Step 3, Add a model router and gateway
- Router: send different queries to different models (cheap model for easy queries, strong model for hard ones; specialized models per task). Balances cost vs. quality.
- Gateway: a unified, secure entry point to manage models, keys, rate limits, and logging.
Step 4, Add caching
- Cache responses (and intermediate results / prompt prefixes) to cut cost and latency (ties to Ch 9).
- Exact caching and semantic caching (reuse answers for similar questions), with care about staleness and correctness.
Step 5, Add complex logic & orchestration
- Multi-step flows, agentic loops, write-actions, retries, and fallbacks.
- An orchestrator ties components together (retrievers, tools, models, guardrails) into a coherent pipeline.
Step 6, Add observability & monitoring
- Log inputs, outputs, context, latency, cost, and errors.
- Monitor quality, drift, safety, and spend in production (extends Ch 4's "evaluation in production").
- Observability is what lets you debug and improve a system you can't fully predict.
The architecture is a checklist, not a mandate
You don't need all of this on day one. Add context → guardrails → routing → caching → orchestration → monitoring in response to actual pain. Premature complexity is a common failure.
The other half: user feedback
Feedback is the fuel for continual improvement, it's how you get real-world evaluation data and training data (Ch 4 and Ch 8 depend on it).
Why feedback is special for AI
- AI outputs are open-ended, so you often can't tell quality without user signals.

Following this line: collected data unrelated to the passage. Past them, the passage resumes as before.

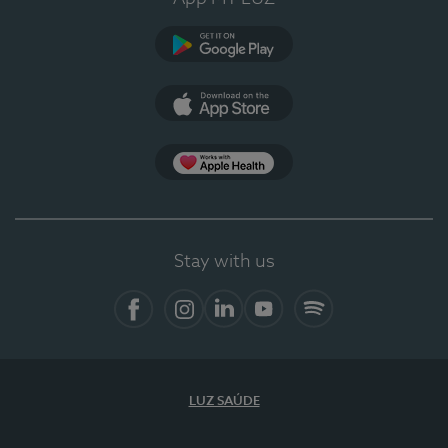
Google Play
App Store
App Apple Health
Stay with us
Facebook
Instagram
Linkedin
Youtube
Spotify
LUZ SAÚDE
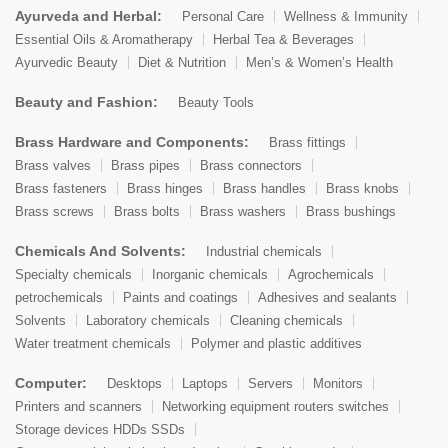
Ayurveda and Herbal:
Personal Care
Wellness & Immunity
Essential Oils & Aromatherapy
Herbal Tea & Beverages
Ayurvedic Beauty
Diet & Nutrition
Men’s & Women’s Health
Beauty and Fashion:
Beauty Tools
Brass Hardware and Components:
Brass fittings
Brass valves
Brass pipes
Brass connectors
Brass fasteners
Brass hinges
Brass handles
Brass knobs
Brass screws
Brass bolts
Brass washers
Brass bushings
Chemicals And Solvents:
Industrial chemicals
Specialty chemicals
Inorganic chemicals
Agrochemicals
petrochemicals
Paints and coatings
Adhesives and sealants
Solvents
Laboratory chemicals
Cleaning chemicals
Water treatment chemicals
Polymer and plastic additives
Computer:
Desktops
Laptops
Servers
Monitors
Printers and scanners
Networking equipment routers switches
Storage devices HDDs SSDs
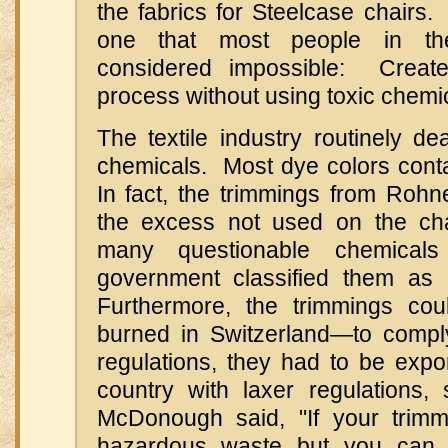
the fabrics for Steelcase chairs
one that most people in the 
considered impossible: Creat
process without using toxic chemi
The textile industry routinely d
chemicals. Most dye colors conta
In fact, the trimmings from Rohne
the excess not used on the ch
many questionable chemical
government classified them as
Furthermore, the trimmings cou
burned in Switzerland—to compl
regulations, they had to be exp
country with laxer regulations, 
McDonough said, "If your trimm
hazardous waste but you can s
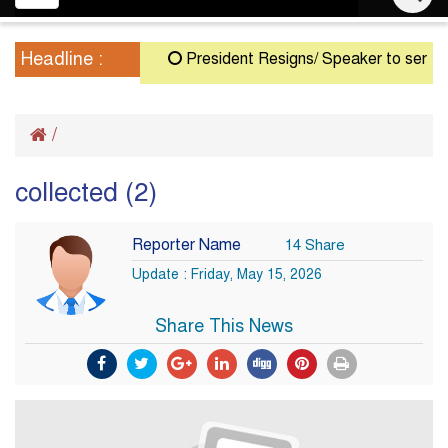
navigation
Headline :
President Resigns/ Speaker to serve as A
/
collected (2)
Reporter Name
14 Share
Update : Friday, May 15, 2026
Share This News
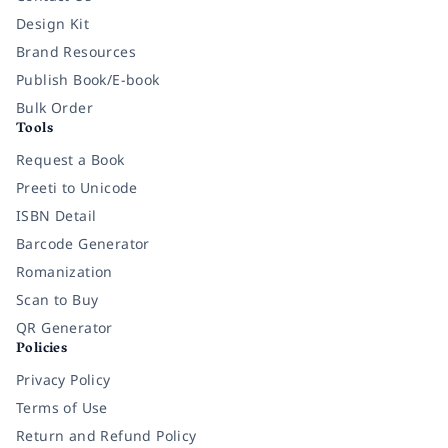
Design Kit
Brand Resources
Publish Book/E-book
Bulk Order
Tools
Request a Book
Preeti to Unicode
ISBN Detail
Barcode Generator
Romanization
Scan to Buy
QR Generator
Policies
Privacy Policy
Terms of Use
Return and Refund Policy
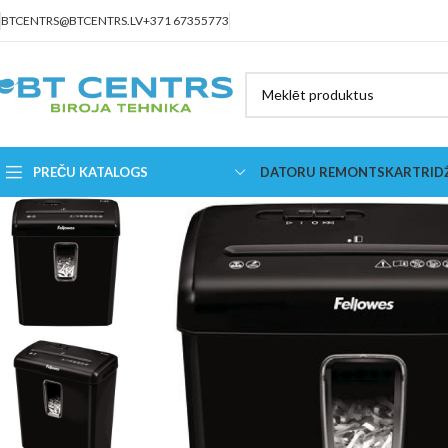
BTCENTRS@BTCENTRS.LV
+371 67355773
PREČU KATALOGS
DATORU REMONTS
KARTRID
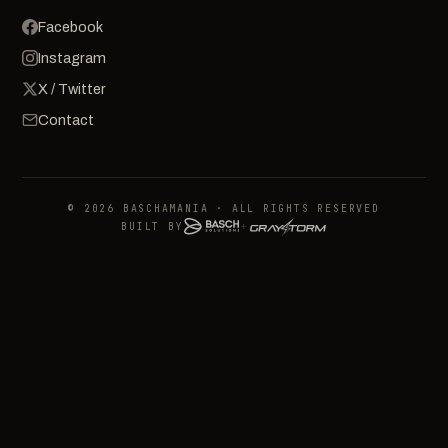
Facebook
Instagram
X / Twitter
Contact
© 2026 BASCHAMANIA · ALL RIGHTS RESERVED
BUILT BY
+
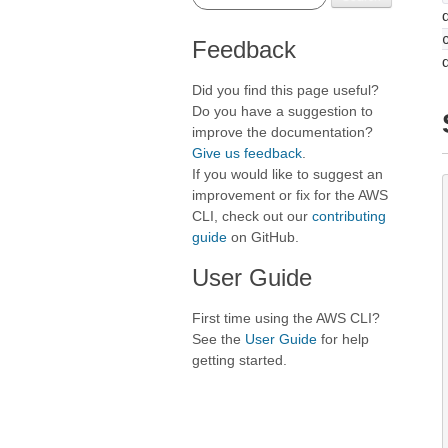
d
Feedback
Did you find this page useful?
Do you have a suggestion to
improve the documentation?
Give us feedback
.
If you would like to suggest an
improvement or fix for the AWS
CLI, check out our
contributing
guide
on GitHub.
User Guide
First time using the AWS CLI?
See the
User Guide
for help
getting started.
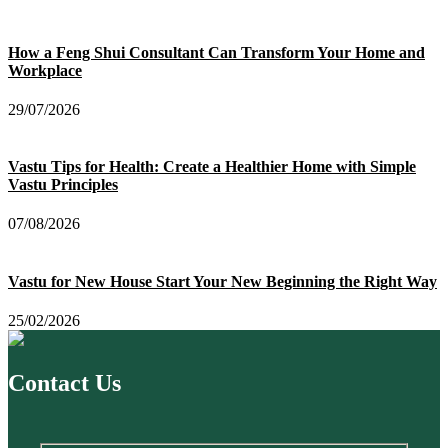
How a Feng Shui Consultant Can Transform Your Home and
Workplace
29/07/2026
Vastu Tips for Health: Create a Healthier Home with Simple
Vastu Principles
07/08/2026
Vastu for New House Start Your New Beginning the Right Way
25/02/2026
Contact Us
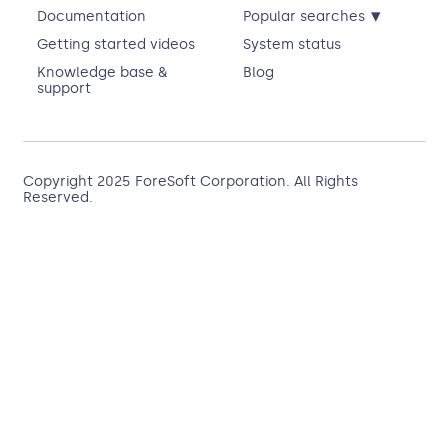
▾
Documentation
Popular searches
Getting started videos
System status
Knowledge base &
Blog
support
Copyright 2025
ForeSoft Corporation
. All Rights
Reserved.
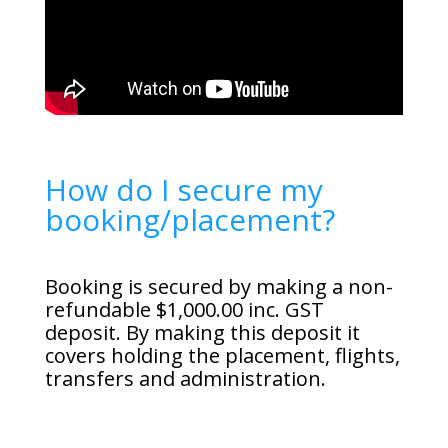
How do I secure my
booking/placement?
Booking is secured by making a non-
refundable $1,000.00 inc. GST
deposit. By making this deposit it
covers holding the placement, flights,
transfers and administration.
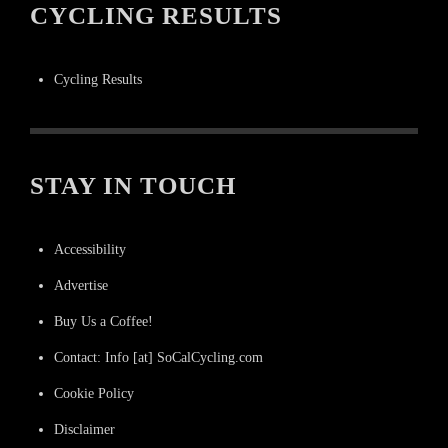
CYCLING RESULTS
Cycling Results
STAY IN TOUCH
Accessibility
Advertise
Buy Us a Coffee!
Contact: Info [at] SoCalCycling.com
Cookie Policy
Disclaimer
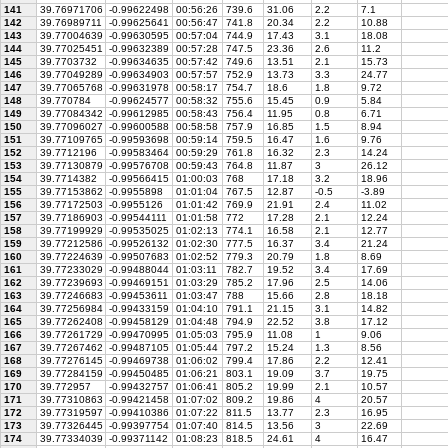
141
39.76971706
-0.99622498
00:56:26
739.6
31.06
2.2
7.1
142
39.76989711
-0.99625641
00:56:47
741.8
20.34
2.2
10.88
143
39.77004639
-0.99630595
00:57:04
744.9
17.43
3.1
18.08
144
39.77025451
-0.99632389
00:57:28
747.5
23.36
2.6
11.2
145
39.7703732
-0.99634635
00:57:42
749.6
13.51
2.1
15.73
146
39.77049289
-0.99634903
00:57:57
752.9
13.73
3.3
24.77
147
39.77065768
-0.99631978
00:58:17
754.7
18.6
1.8
9.72
148
39.770784
-0.99624577
00:58:32
755.6
15.45
0.9
5.84
149
39.77084342
-0.99612985
00:58:43
756.4
11.95
0.8
6.71
150
39.77096027
-0.99600588
00:58:58
757.9
16.85
1.5
8.94
151
39.77109765
-0.99593698
00:59:14
759.5
16.47
1.6
9.76
152
39.7712196
-0.99583464
00:59:29
761.8
16.32
2.3
14.24
153
39.77130879
-0.99576708
00:59:43
764.8
11.87
3
26.12
154
39.7714382
-0.99566415
01:00:03
768
17.18
3.2
18.96
155
39.77153862
-0.9955898
01:01:04
767.5
12.87
-0.5
-3.89
156
39.77172503
-0.9955126
01:01:42
769.9
21.91
2.4
11.02
157
39.77186903
-0.99544111
01:01:58
772
17.28
2.1
12.24
158
39.77199929
-0.99535025
01:02:13
774.1
16.58
2.1
12.77
159
39.77212586
-0.99526132
01:02:30
777.5
16.37
3.4
21.24
160
39.77224639
-0.99507683
01:02:52
779.3
20.79
1.8
8.69
161
39.77233029
-0.99488044
01:03:11
782.7
19.52
3.4
17.69
162
39.77239693
-0.99469151
01:03:29
785.2
17.96
2.5
14.06
163
39.77246683
-0.99453611
01:03:47
788
15.66
2.8
18.18
164
39.77256984
-0.99433159
01:04:10
791.1
21.15
3.1
14.82
165
39.77262408
-0.99458129
01:04:48
794.9
22.52
3.8
17.12
166
39.77261729
-0.99470995
01:05:03
795.9
11.08
1
9.06
167
39.77267462
-0.99487105
01:05:44
797.2
15.24
1.3
8.56
168
39.77276145
-0.99469738
01:06:02
799.4
17.86
2.2
12.41
169
39.77284159
-0.99450485
01:06:21
803.1
19.09
3.7
19.75
170
39.772957
-0.99432757
01:06:41
805.2
19.99
2.1
10.57
171
39.77310863
-0.99421458
01:07:02
809.2
19.86
4
20.57
172
39.77319597
-0.99410386
01:07:22
811.5
13.77
2.3
16.95
173
39.77326445
-0.99397754
01:07:40
814.5
13.56
3
22.69
174
39.77334039
-0.99371142
01:08:23
818.5
24.61
4
16.47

- Good feedback becomes your eval set and your finetuning data: a compounding advantage (a "data flywheel").
Types of feedback
- Explicit: thumbs up/down, ratings, corrections, reports. Clear but sparse (most users won't bother).
- Implicit: behavior that reveals satisfaction: did they accept the suggestion, copy the answer, retry/rephrase, abandon, or continue the conversation? Abundant but noisy/ambiguous.
Designing a good feedback system
- Make it effortless: low-friction ways to signal quality.
- Capture implicit signals: they're where the volume is.
- Ask at the right moment: request feedback when it's natural, not annoying.
- Don't degrade UX: feedback collection must never get in the user's way.
- Watch for bias: who gives feedback isn't representative; loud complaints ≠ the average user.
- Close the loop: route feedback into evaluation, prompt/RAG improvements, and finetuning data.
Feedback can mislead
Implicit signals are biased and ambiguous (a user might copy a wrong answer). Combine multiple signals, and validate before treating feedback as ground truth.
The full loop
Build → Deploy → Collect feedback → Evaluate → Improve (prompt/RAG/finetune/data)
▲ │
└──────────────────────────────────────────────────────────────┘This is the heartbeat of AI engineering: a product that gets better the more it's used, because feedback continuously feeds evaluation and improvement.
Takeaways
- Start with the simplest architecture and add components only when a real problem appears.
- The build-up order: context → guardrails → router/gateway → cache → orchestration → monitoring.
- Routing + caching are major cost/latency levers; guardrails + monitoring keep it safe and observable.
- User feedback is the fuel for continual improvement, capture both explicit and implicit signals.
- Design feedback to be low-friction and UX-safe, watch for bias, and close the loop back into eval and data.
- Great AI products are systems with feedback loops, not one-off model calls.